* Your task *
Would you retype the entries from the first line to the line bearing "up in the last one hour.", both included, leaving out every picture?

* Data listing *
++++++++++++++++++++
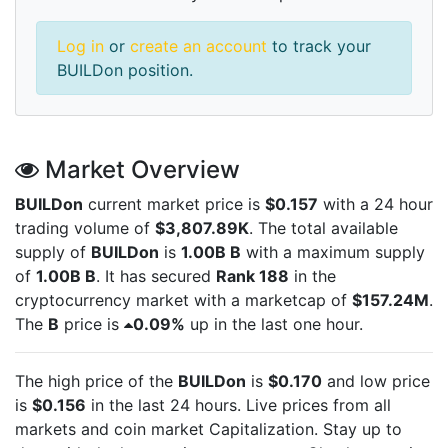
Log in
or
create an account
to track your
BUILDon position.
Market Overview
BUILDon
current market price is
$0.157
with a 24 hour
trading volume of
$3,807.89K
. The total available
supply of
BUILDon
is
1.00B B
with a maximum supply
of
1.00B B
. It has secured
Rank 188
in the
cryptocurrency market with a marketcap of
$157.24M
.
The
B
price is
0.09%
up in the last one hour.
The high price of the
BUILDon
is
$0.170
and low price
is
$0.156
in the last 24 hours. Live
prices from all
markets and
coin market Capitalization. Stay up to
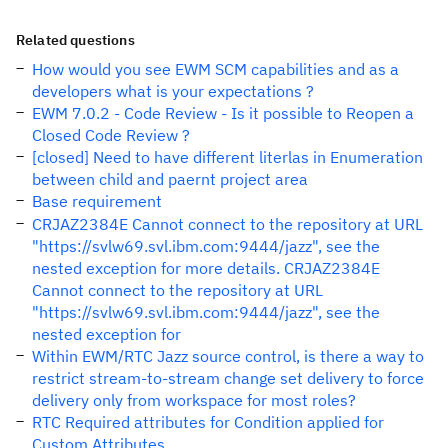
Related questions
How would you see EWM SCM capabilities and as a
developers what is your expectations ?
EWM 7.0.2 - Code Review - Is it possible to Reopen a
Closed Code Review ?
[closed] Need to have different literlas in Enumeration
between child and paernt project area
Base requirement
CRJAZ2384E Cannot connect to the repository at URL
"https://svlw69.svl.ibm.com:9444/jazz", see the
nested exception for more details. CRJAZ2384E
Cannot connect to the repository at URL
"https://svlw69.svl.ibm.com:9444/jazz", see the
nested exception for
Within EWM/RTC Jazz source control, is there a way to
restrict stream-to-stream change set delivery to force
delivery only from workspace for most roles?
RTC Required attributes for Condition applied for
Custom Attributes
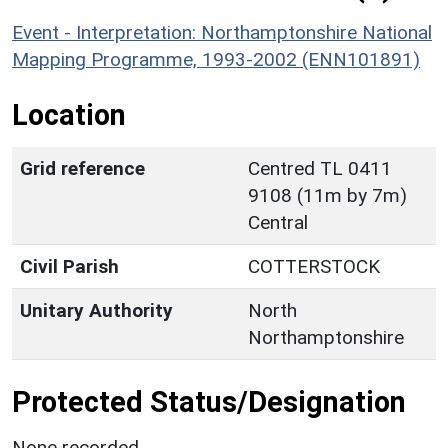
Event - Interpretation: Northamptonshire National
Mapping Programme, 1993-2002 (ENN101891)
Location
Grid reference
Centred TL 0411
9108 (11m by 7m)
Central
Civil Parish
COTTERSTOCK
Unitary Authority
North
Northamptonshire
Protected Status/Designation
None recorded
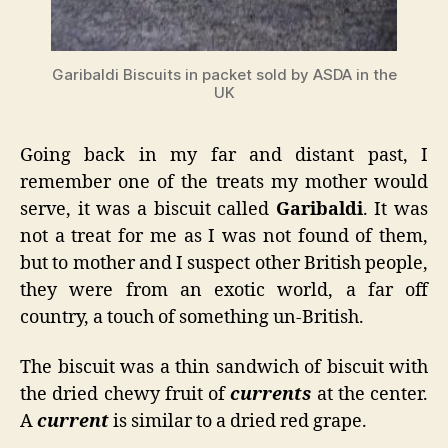
Garibaldi Biscuits in packet sold by ASDA in the
UK
Going back in my far and distant past, I
remember one of the treats my mother would
serve, it was a biscuit called
Garibaldi
. It was
not a treat for me as I was not found of them,
but to mother and I suspect other British people,
they were from an exotic world, a far off
country, a touch of something un-British.
The biscuit was a thin sandwich of biscuit with
the dried chewy fruit of
currents
at the center.
A
current
is similar to a dried red grape.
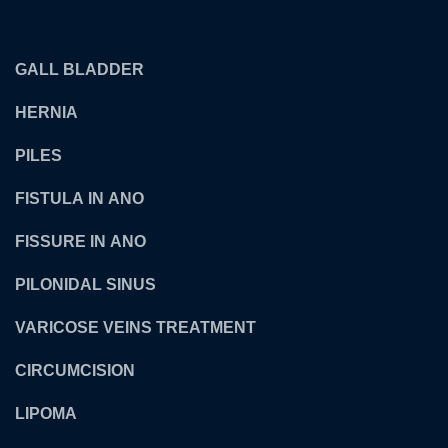
OUR TREATMENTS
GALL BLADDER
HERNIA
PILES
FISTULA IN ANO
FISSURE IN ANO
PILONIDAL SINUS
VARICOSE VEINS TREATMENT
CIRCUMCISION
LIPOMA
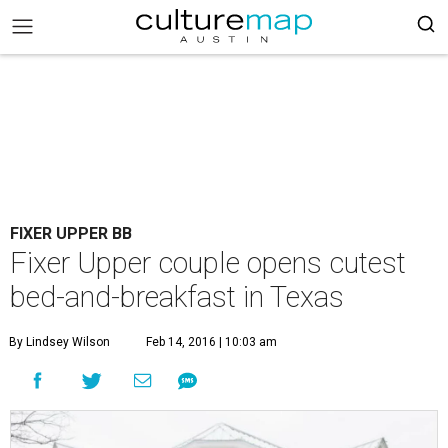
FIXER UPPER BB
Fixer Upper couple opens cutest
bed-and-breakfast in Texas
By Lindsey Wilson
Feb 14, 2016 | 10:03 am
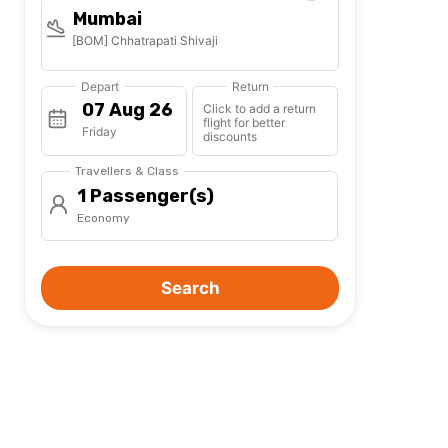
Mumbai
[BOM] Chhatrapati Shivaji
Depart
Return
Click to add a return
flight for better
Friday
discounts
Travellers & Class
1 Passenger(s)
Economy
Search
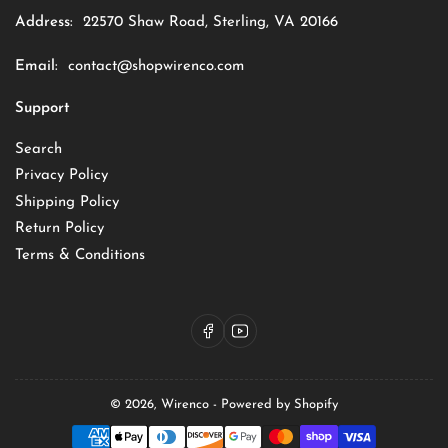
Address:
22570 Shaw Road, Sterling, VA 20166
Email:
contact@shopwirenco.com
Support
Search
Privacy Policy
Shipping Policy
Return Policy
Terms & Conditions
Facebook
YouTube
© 2026,
Wirenco
-
Powered by Shopify
Payment
methods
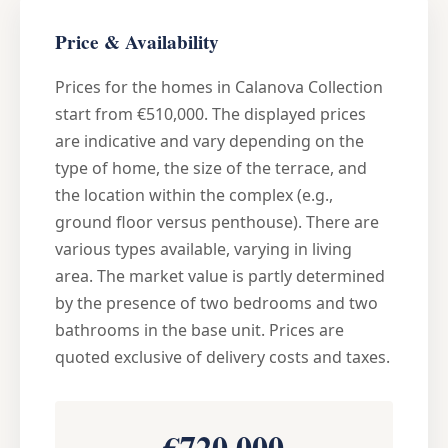
Price & Availability
Prices for the homes in Calanova Collection
start from €510,000. The displayed prices
are indicative and vary depending on the
type of home, the size of the terrace, and
the location within the complex (e.g.,
ground floor versus penthouse). There are
various types available, varying in living
area. The market value is partly determined
by the presence of two bedrooms and two
bathrooms in the base unit. Prices are
quoted exclusive of delivery costs and taxes.
€720,000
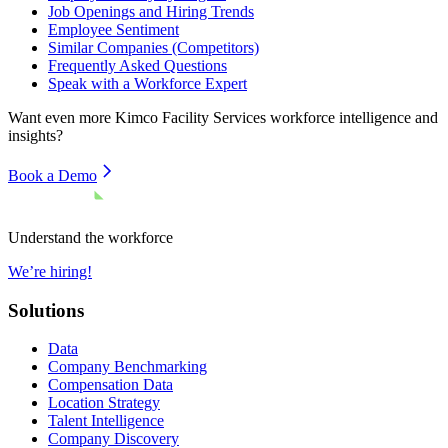
Job Openings and Hiring Trends
Employee Sentiment
Similar Companies (Competitors)
Frequently Asked Questions
Speak with a Workforce Expert
Want even more
Kimco Facility Services
workforce intelligence and
insights?
Book a Demo
Understand the workforce
We’re hiring!
Solutions
Data
Company Benchmarking
Compensation Data
Location Strategy
Talent Intelligence
Company Discovery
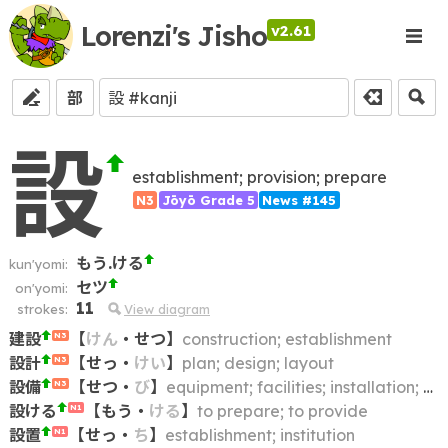
Lorenzi's Jisho
v2.61
部
設
establishment; provision; prepare
N3
Jōyō Grade 5
News #145
もう.ける
kun'yomi:
セツ
on'yomi:
11
strokes:
View diagram
建設
【
けん
・
せつ
】
construction; establishment
N3
設計
【
せっ
・
けい
】
plan; design; layout
N3
設備
【
せつ
・
び
】
equipment; facilities; installation; accommodations; conveniences; arrangements
N3
設ける
【
もう
・
ける
】
to prepare; to provide
N1
設置
【
せっ
・
ち
】
establishment; institution
N1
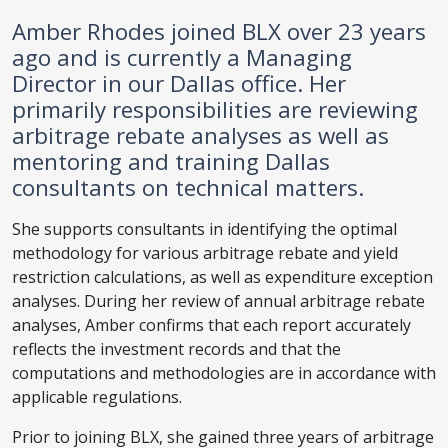
Amber Rhodes joined BLX over 23 years
ago and is currently a Managing
Director in our Dallas office. Her
primarily responsibilities are reviewing
arbitrage rebate analyses as well as
mentoring and training Dallas
consultants on technical matters.
She supports consultants in identifying the optimal
methodology for various arbitrage rebate and yield
restriction calculations, as well as expenditure exception
analyses. During her review of annual arbitrage rebate
analyses, Amber confirms that each report accurately
reflects the investment records and that the
computations and methodologies are in accordance with
applicable regulations.
Prior to joining BLX, she gained three years of arbitrage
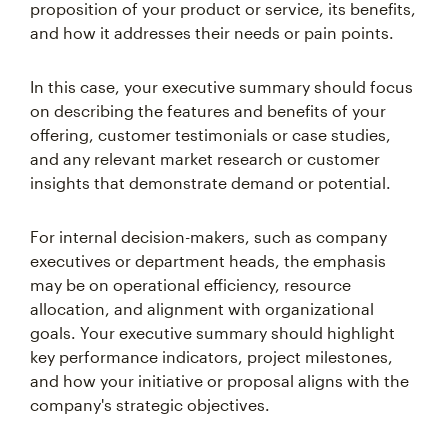
proposition of your product or service, its benefits,
and how it addresses their needs or pain points.
In this case, your executive summary should focus
on describing the features and benefits of your
offering, customer testimonials or case studies,
and any relevant market research or customer
insights that demonstrate demand or potential.
For internal decision-makers, such as company
executives or department heads, the emphasis
may be on operational efficiency, resource
allocation, and alignment with organizational
goals. Your executive summary should highlight
key performance indicators, project milestones,
and how your initiative or proposal aligns with the
company's strategic objectives.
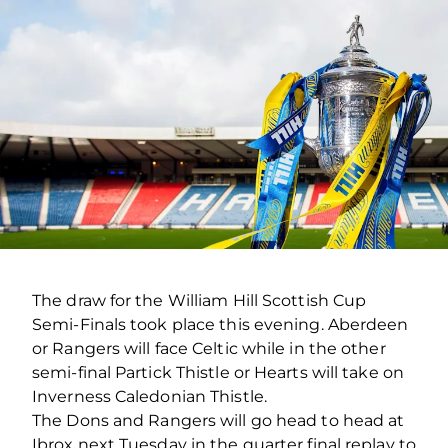
The draw for the William Hill Scottish Cup
Semi-Finals took place this evening. Aberdeen
or Rangers will face Celtic while in the other
semi-final Partick Thistle or Hearts will take on
Inverness Caledonian Thistle.
The Dons and Rangers will go head to head at
Ibrox next Tuesday in the quarter final replay to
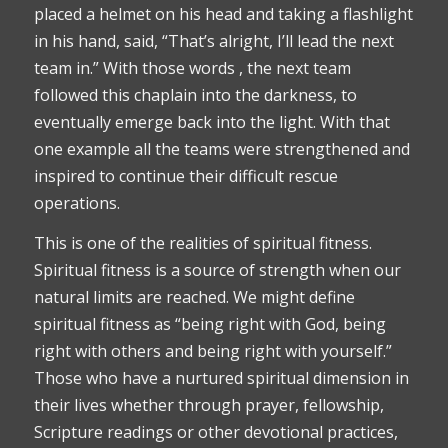
placed a helmet on his head and taking a flashlight
in his hand, said, “That’s alright, I’ll lead the next
team in.” With those words , the next team
followed this chaplain into the darkness, to
eventually emerge back into the light. With that
one example all the teams were strengthened and
inspired to continue their difficult rescue
operations.
This is one of the realities of spiritual fitness.
Spiritual fitness is a source of strength when our
natural limits are reached. We might define
spiritual fitness as “being right with God, being
right with others and being right with yourself.”
Those who have a nurtured spiritual dimension in
their lives whether through prayer, fellowship,
Scripture readings or other devotional practices,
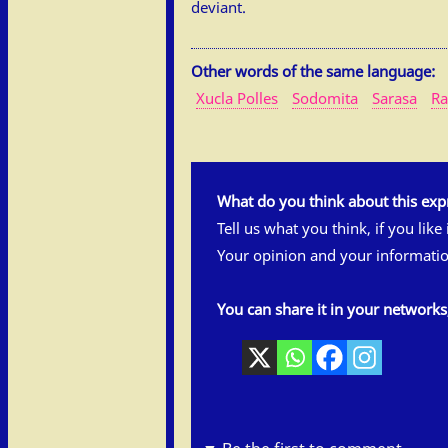
deviant.
Other words of the same language:
Xucla Polles
Sodomita
Sarasa
Ra
What do you think about this exp
Tell us what you think, if you like
Your opinion and your informatio
You can share it in your network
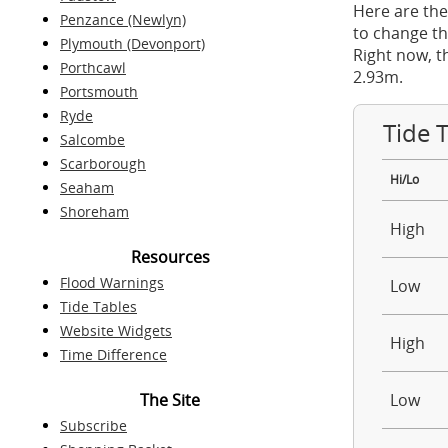
Here are the
Penzance (Newlyn)
to change th
Plymouth (Devonport)
Right now, t
Porthcawl
2.93m.
Portsmouth
Ryde
Tide 
Salcombe
Scarborough
Hi/Lo
Seaham
Shoreham
High
Resources
Flood Warnings
Low
Tide Tables
Website Widgets
High
Time Difference
The Site
Low
Subscribe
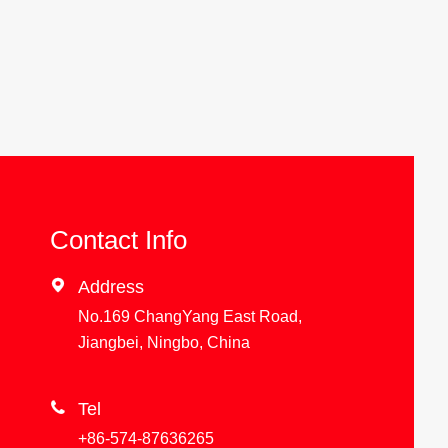
Contact Info

Address
No.169 ChangYang East Road,
Jiangbei, Ningbo, China

Tel
+86-574-87636265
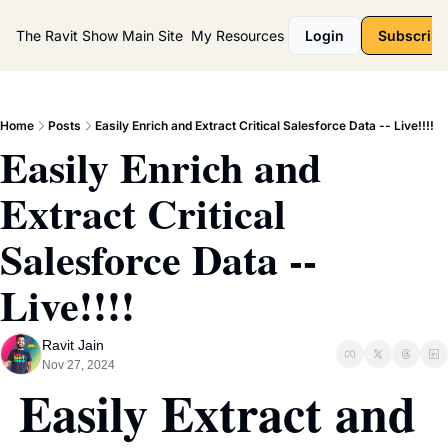
The Ravit Show
Main Site
My Resources
Login
Subscribe
Home
Posts
Easily Enrich and Extract Critical Salesforce Data -- Live!!!!
Easily Enrich and 
Extract Critical 
Salesforce Data -- 
Live!!!!
Ravit Jain
Nov 27, 2024
Easily Extract and 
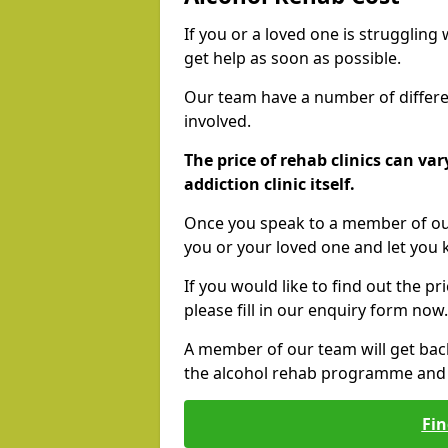
If you or a loved one is struggling
get help as soon as possible.
Our team have a number of differen
involved.
The price of rehab clinics can va
addiction clinic itself.
Once you speak to a member of our
you or your loved one and let you
If you would like to find out the p
please fill in our enquiry form now.
A member of our team will get bac
the alcohol rehab programme and r
Fin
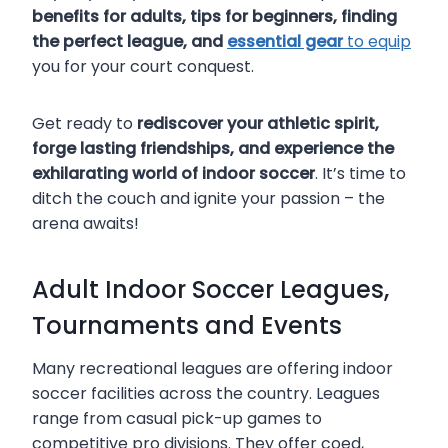
benefits for adults, tips for beginners, finding
the perfect league, and
essential gear
to equip
you for your court conquest.
Get ready to
rediscover your athletic spirit,
forge lasting friendships, and experience the
exhilarating world of indoor soccer
. It’s time to
ditch the couch and ignite your passion – the
arena awaits!
Adult Indoor Soccer Leagues,
Tournaments and Events
Many recreational leagues are offering indoor
soccer facilities across the country. Leagues
range from casual pick-up games to
competitive pro divisions. They offer coed,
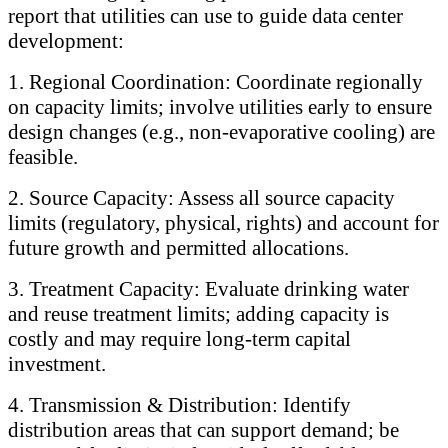
report that utilities can use to guide data center
development:
1. Regional Coordination: Coordinate regionally
on capacity limits; involve utilities early to ensure
design changes (e.g., non-evaporative cooling) are
feasible.
2. Source Capacity: Assess all source capacity
limits (regulatory, physical, rights) and account for
future growth and permitted allocations.
3. Treatment Capacity: Evaluate drinking water
and reuse treatment limits; adding capacity is
costly and may require long-term capital
investment.
4. Transmission & Distribution: Identify
distribution areas that can support demand; be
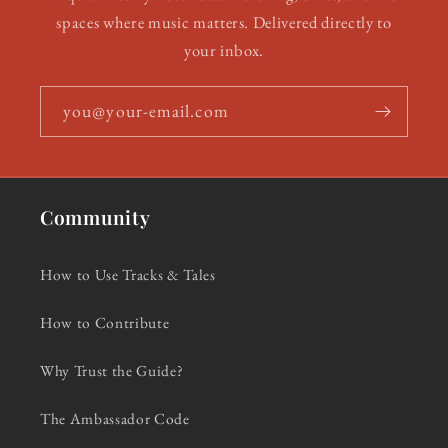
spaces where music matters. Delivered directly to
your inbox.
you@your-email.com
Community
How to Use Tracks & Tales
How to Contribute
Why Trust the Guide?
The Ambassador Code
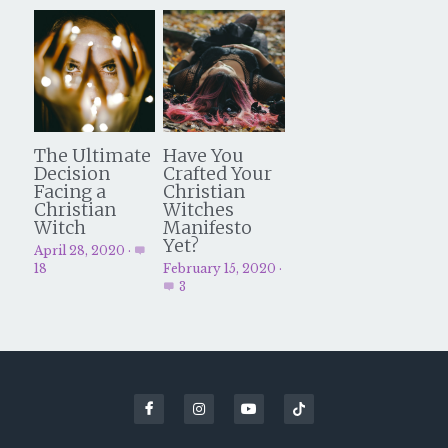
The Ultimate
Have You
Decision
Crafted Your
Facing a
Christian
Christian
Witches
Witch
Manifesto
Yet?
April 28, 2020
·
18
February 15, 2020
·
3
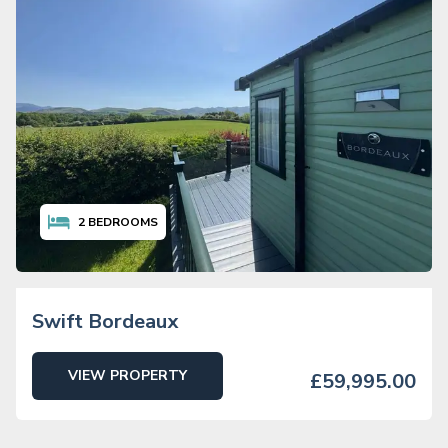
2
BEDROOMS
Swift Bordeaux
VIEW PROPERTY
£59,995.00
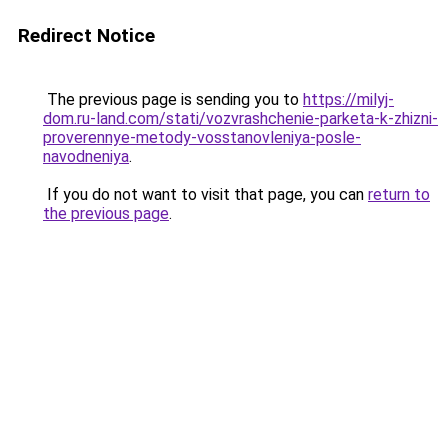
Redirect Notice
The previous page is sending you to
https://milyj-
dom.ru-land.com/stati/vozvrashchenie-parketa-k-zhizni-
proverennye-metody-vosstanovleniya-posle-
navodneniya
.
If you do not want to visit that page, you can
return to
the previous page
.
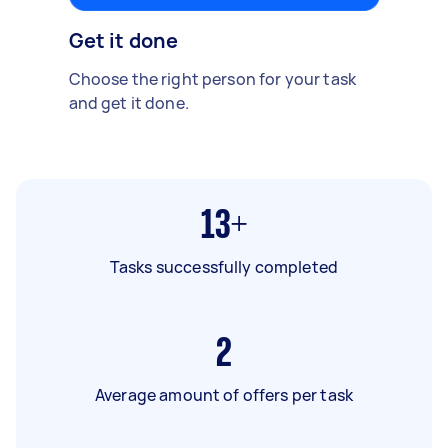
Get it done
Choose the right person for your task
and get it done.
13+
Tasks successfully completed
2
Average amount of offers per task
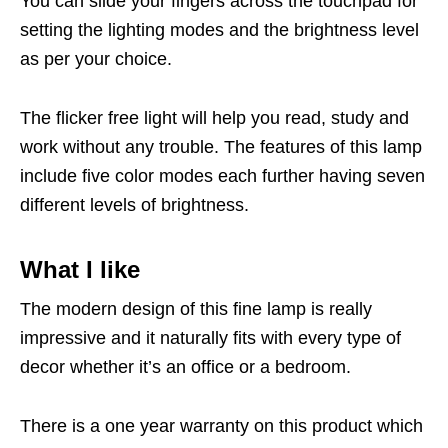
You can slide your fingers across the touchpad for
setting the lighting modes and the brightness level
as per your choice.
The flicker free light will help you read, study and
work without any trouble. The features of this lamp
include five color modes each further having seven
different levels of brightness.
What I like
The modern design of this fine lamp is really
impressive and it naturally fits with every type of
decor whether it’s an office or a bedroom.
There is a one year warranty on this product which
++++++++++++++++++++
* Expected answer *
Log in
or
create an account
to track your
BUILDon position.
Market Overview
BUILDon
current market price is
$0.157
with a 24 hour
trading volume of
$3,807.89K
. The total available
supply of
BUILDon
is
1.00B B
with a maximum supply
of
1.00B B
. It has secured
Rank 188
in the
cryptocurrency market with a marketcap of
$157.24M
.
The
B
price is
0.09%
up in the last one hour.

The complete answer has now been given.